In a televised session of congress, Zeidan said he had nominated Ali Aujali, Libya's ambassador to the United States, to be foreign minister, and Abdelbari al-Arusi to be oil minister.

In a country where regional rivalries are rife, he said no area had been favoured more than any other.

"No region has been favoured over any other, the whole nation has been favoured," he told congress.

His government was made up of 27 ministers, he said, saying it would be replaced if it did not perform. Zeidan appointed three deputy prime ministers.

Mohammed al-Barghathi was named defence minister, while Ashur Shuwail was named interior minister. Zeidan named Ali al-Fasi as finance minister.

He said those posts - as well as the foreign and justice minister portfolios - would be filled by independents who were not affiliated to any party.
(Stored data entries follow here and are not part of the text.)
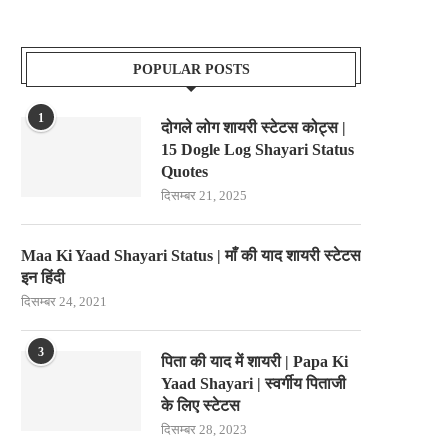
POPULAR POSTS
1
दोगले लोग शायरी स्टेटस कोट्स |
15 Dogle Log Shayari Status
Quotes
दिसम्बर 21, 2025
Maa Ki Yaad Shayari Status | माँ की याद शायरी स्टेटस
इन हिंदी
दिसम्बर 24, 2021
3
पिता की याद में शायरी | Papa Ki
Yaad Shayari | स्वर्गीय पिताजी
के लिए स्टेटस
दिसम्बर 28, 2023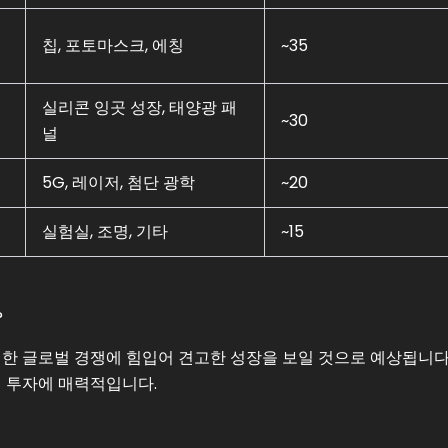
칩, 포토마스크, 에칭
~35
실리콘 잉곳 성장, 태양광 패
~30
널
5G, 레이저, 첨단 광학
~20
실험실, 조명, 기타
~15
?
위한 글로벌 경쟁에 힘입어 견고한 성장을 보일 것으로 예상됩니다.
적 투자에 매력적입니다.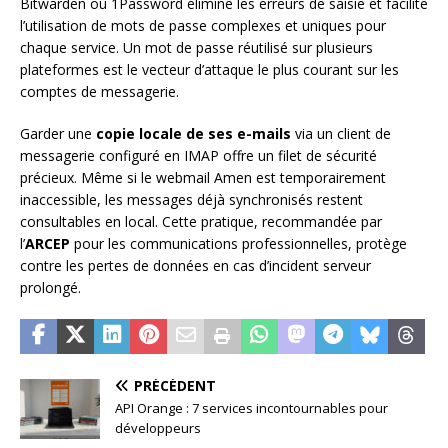
Bitwarden ou 1Password élimine les erreurs de saisie et facilite
l’utilisation de mots de passe complexes et uniques pour
chaque service. Un mot de passe réutilisé sur plusieurs
plateformes est le vecteur d’attaque le plus courant sur les
comptes de messagerie.
Garder une
copie locale de ses e-mails
via un client de
messagerie configuré en IMAP offre un filet de sécurité
précieux. Même si le webmail Amen est temporairement
inaccessible, les messages déjà synchronisés restent
consultables en local. Cette pratique, recommandée par
l’
ARCEP
pour les communications professionnelles, protège
contre les pertes de données en cas d’incident serveur
prolongé.
PRÉCÉDENT
API Orange : 7 services incontournables pour
développeurs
Zeidan said the liberal National Forces Alliance and the Muslim Brotherhood's political wing, the Justice and Construction Party, the two biggest parties in congress, were both represented in the putative government.

Zeidan was elected prime minister by the congress earlier this month after his predecessor, Mustafa Abushagur, was dismissed in a vote of no confidence after his choice of government ministers ran into opposition inside and outside the assembly.

A former career diplomat who defected in the 1980s to become an outspoken critic of Muammar Gaddafi, Zeidan had been tight-lipped about the composition of his cabinet as he faced the daunting challenge of forming a government that would be acceptable to the country's many factions.

Congress will vote on the proposed line-up.